All the levee inspections, high-water monitoring, sandbagging and pumping at Eppley Airfield have kept the airport open and in good shape as the region deals with record Missouri River levels, the Omaha Airport Authority board heard Tuesday.
But all that work comes with a price.
So far, the airport has spent $2.5 million on flood-fighting efforts, and the total is expected to climb to $15.5 million by the end of August, Stan Kathol, the airport authority's finance director, told the board.
It's a necessary expense, because the airport contributes an estimated $745 million a year to the economy. A long-term shutdown would be a body blow to the region's economy.
Kathol said airport officials expect to apply for reimbursements from federal and state emergency management agencies and are working with the airport's insurance carrier to help cover the flood-related costs.
Work on a major part of the airport's costly de-watering effort began Tuesday as contractors started installing 70 wells along the airport's perimeter and along the river. Each well, which will go down 90 feet, will be capable of pumping 1,200 to 1,400 gallons of water per minute, discharging water into 8-inch-diameter pipes.
They will collect river water that is trying to get to the surface, then pump it over the 20-foot levee that protects the airport and back into the river.
The airport already has three pump stations: one each on the north, east and southern boundaries. Crews have been increasing pumping capacity in those pump stations after shutting down the east one to allow for changes in the way the water was pumped into the river. The pumps soon will be back up to more than 96 percent capacity, said David Roth, the airport authority's planning and engineering director.
Tyler Buford, project manager for Kiewit Corp., said crews are inspecting the levee every two hours.
“I see absolutely no signs of imminent danger” regarding the levees, Buford told the board.
Roth noted that the river is still 8.5 feet below the top of the levee on the south and about 10 feet below on the north.
Crews also regularly inspect the airport property, looking for sinkholes and sand boils, which occur when river water forces its way under a levee and percolates up on the dry side.
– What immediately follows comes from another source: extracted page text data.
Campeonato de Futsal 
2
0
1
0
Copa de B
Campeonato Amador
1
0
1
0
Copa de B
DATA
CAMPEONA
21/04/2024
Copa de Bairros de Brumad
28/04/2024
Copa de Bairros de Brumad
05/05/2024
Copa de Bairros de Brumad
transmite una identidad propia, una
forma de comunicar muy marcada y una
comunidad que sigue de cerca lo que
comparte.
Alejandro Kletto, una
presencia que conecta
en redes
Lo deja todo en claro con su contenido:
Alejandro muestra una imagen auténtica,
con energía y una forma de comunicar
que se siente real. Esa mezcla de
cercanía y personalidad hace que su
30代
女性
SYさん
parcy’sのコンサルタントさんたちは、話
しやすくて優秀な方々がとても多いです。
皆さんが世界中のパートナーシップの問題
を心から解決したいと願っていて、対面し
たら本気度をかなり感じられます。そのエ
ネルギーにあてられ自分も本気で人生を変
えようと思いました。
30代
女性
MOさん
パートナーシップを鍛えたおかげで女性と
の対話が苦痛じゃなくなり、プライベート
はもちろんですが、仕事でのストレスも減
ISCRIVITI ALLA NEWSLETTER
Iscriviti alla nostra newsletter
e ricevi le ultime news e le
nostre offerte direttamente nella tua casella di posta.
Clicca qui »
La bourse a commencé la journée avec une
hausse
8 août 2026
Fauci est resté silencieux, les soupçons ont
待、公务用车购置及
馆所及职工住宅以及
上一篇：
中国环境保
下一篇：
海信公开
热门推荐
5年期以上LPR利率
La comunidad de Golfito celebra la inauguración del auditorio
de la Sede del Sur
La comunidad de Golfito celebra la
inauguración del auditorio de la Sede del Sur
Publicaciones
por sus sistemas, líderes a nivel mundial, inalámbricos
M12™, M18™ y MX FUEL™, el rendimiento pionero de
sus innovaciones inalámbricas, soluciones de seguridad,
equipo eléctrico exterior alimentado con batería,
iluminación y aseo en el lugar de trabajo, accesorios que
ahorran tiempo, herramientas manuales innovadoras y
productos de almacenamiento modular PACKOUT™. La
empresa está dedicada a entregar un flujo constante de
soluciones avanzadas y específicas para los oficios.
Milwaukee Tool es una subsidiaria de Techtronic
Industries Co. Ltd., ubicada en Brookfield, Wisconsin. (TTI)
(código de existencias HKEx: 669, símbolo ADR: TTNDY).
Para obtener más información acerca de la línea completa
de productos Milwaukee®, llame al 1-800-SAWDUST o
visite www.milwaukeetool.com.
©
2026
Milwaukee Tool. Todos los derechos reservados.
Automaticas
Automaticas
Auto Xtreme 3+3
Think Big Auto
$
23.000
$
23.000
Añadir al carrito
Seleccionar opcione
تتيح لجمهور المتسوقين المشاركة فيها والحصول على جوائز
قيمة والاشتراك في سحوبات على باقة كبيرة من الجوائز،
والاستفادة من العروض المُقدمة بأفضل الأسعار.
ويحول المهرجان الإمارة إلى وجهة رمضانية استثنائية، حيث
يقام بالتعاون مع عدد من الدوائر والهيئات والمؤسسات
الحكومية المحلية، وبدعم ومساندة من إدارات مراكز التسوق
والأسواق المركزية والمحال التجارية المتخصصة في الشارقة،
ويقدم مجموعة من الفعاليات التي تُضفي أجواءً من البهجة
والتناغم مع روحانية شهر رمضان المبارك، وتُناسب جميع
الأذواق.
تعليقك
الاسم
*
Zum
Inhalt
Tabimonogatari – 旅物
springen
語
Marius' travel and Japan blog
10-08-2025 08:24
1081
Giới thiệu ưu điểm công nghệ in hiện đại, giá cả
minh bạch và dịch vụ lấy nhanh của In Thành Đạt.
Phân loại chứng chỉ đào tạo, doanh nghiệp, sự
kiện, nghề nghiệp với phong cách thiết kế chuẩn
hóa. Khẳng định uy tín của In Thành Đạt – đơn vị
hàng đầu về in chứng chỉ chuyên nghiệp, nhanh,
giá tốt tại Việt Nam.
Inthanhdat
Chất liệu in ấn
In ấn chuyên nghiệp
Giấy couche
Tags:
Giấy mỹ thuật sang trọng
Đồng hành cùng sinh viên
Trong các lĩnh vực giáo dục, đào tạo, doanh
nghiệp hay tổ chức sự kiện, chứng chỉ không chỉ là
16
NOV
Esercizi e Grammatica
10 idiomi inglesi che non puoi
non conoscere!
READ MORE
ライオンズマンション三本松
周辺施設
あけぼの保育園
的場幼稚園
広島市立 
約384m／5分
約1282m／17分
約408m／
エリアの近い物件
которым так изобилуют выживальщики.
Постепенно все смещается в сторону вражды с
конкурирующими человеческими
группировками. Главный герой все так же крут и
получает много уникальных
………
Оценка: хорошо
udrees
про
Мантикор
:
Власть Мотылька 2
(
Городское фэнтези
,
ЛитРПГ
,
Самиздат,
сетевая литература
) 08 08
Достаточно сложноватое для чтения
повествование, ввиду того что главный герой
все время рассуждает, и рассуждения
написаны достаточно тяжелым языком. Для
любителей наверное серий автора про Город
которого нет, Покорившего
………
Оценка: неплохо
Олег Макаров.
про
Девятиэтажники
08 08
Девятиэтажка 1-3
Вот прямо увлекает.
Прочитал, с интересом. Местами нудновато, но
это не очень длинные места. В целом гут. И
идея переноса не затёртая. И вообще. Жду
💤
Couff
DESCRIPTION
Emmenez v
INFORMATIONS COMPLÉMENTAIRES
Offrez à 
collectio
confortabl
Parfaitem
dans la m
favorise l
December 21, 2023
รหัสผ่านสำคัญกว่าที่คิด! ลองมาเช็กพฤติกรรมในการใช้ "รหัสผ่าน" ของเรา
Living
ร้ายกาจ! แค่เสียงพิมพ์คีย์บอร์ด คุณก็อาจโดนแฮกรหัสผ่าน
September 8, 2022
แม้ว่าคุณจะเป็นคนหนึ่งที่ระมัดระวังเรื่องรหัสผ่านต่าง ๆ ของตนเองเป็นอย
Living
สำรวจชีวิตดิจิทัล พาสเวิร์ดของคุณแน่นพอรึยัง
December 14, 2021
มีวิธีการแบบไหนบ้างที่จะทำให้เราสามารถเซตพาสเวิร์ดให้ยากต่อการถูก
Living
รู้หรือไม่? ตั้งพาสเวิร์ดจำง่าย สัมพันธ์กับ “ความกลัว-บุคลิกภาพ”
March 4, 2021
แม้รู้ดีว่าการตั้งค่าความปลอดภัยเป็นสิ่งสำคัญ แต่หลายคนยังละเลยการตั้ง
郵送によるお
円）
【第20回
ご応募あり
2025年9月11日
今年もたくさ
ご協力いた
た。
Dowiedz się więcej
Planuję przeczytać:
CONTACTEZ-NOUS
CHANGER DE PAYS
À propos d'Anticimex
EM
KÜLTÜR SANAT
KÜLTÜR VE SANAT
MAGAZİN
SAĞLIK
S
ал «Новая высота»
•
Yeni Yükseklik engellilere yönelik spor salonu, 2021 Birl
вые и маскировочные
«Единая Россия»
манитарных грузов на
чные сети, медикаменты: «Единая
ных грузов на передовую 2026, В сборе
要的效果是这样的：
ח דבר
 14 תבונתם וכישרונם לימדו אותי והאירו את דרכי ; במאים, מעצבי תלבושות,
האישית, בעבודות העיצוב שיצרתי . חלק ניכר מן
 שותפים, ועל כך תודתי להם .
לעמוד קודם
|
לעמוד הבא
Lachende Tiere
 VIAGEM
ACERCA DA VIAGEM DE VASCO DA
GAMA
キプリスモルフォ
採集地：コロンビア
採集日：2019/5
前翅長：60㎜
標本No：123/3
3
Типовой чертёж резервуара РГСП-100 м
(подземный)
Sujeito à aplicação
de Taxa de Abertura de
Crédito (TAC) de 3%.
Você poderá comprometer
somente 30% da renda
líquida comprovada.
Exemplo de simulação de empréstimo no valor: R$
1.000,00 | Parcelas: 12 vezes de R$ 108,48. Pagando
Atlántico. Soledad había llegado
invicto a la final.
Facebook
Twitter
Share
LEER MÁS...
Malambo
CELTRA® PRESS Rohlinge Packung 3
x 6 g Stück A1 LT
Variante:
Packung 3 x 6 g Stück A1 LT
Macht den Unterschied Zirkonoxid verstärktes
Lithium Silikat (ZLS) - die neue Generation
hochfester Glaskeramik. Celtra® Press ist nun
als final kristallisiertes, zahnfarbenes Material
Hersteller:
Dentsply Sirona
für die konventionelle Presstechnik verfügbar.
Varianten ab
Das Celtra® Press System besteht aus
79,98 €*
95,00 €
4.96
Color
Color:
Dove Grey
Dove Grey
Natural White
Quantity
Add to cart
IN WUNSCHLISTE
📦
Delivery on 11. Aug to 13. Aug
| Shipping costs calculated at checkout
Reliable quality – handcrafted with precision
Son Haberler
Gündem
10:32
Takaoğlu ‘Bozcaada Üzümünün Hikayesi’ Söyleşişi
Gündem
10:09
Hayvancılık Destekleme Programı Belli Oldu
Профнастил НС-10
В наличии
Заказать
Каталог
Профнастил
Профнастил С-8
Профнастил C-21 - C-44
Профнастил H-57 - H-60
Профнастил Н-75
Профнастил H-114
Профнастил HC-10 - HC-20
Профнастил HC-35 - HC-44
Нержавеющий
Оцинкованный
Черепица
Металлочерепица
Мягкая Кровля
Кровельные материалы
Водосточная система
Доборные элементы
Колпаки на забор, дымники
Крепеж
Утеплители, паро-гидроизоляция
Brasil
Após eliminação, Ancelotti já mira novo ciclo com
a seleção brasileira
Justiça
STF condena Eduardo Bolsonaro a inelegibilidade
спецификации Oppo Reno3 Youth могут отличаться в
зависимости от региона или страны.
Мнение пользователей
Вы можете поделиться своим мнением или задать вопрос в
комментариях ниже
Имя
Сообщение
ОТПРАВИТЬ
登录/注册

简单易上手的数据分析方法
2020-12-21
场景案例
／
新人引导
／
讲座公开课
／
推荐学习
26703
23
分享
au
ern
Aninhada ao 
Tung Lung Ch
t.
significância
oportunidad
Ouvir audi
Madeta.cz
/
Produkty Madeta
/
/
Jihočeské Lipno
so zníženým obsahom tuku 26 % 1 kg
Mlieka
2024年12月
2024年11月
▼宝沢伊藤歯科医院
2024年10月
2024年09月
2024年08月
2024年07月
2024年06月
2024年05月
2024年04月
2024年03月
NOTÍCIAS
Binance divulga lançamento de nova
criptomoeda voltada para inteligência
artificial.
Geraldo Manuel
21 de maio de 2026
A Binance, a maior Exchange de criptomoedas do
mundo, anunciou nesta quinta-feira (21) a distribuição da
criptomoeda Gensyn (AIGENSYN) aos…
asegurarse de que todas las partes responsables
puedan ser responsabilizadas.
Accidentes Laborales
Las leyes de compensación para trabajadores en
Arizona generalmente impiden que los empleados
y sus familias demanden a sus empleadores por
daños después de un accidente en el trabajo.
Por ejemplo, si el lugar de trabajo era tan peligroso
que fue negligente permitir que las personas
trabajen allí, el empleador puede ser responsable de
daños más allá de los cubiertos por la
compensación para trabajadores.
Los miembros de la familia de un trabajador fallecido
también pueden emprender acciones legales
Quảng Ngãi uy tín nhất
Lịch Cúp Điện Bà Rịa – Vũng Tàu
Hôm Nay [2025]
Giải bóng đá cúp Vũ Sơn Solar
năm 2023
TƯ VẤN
So far, 40 such areas have been identified on the property, and they either are being monitored or have been addressed, Roth said.
Crews have placed 175,000 sandbags around airport buildings or other critical assets and have another 25,000 ready for use, Roth said. An additional 200,000 empty sandbags are on hand if needed, he said.
The reports were reassuring for board members.
“I am very impressed at the depth and detail of the planning and floodwater mitigation over the last several days,” board chairman Eric Butler said.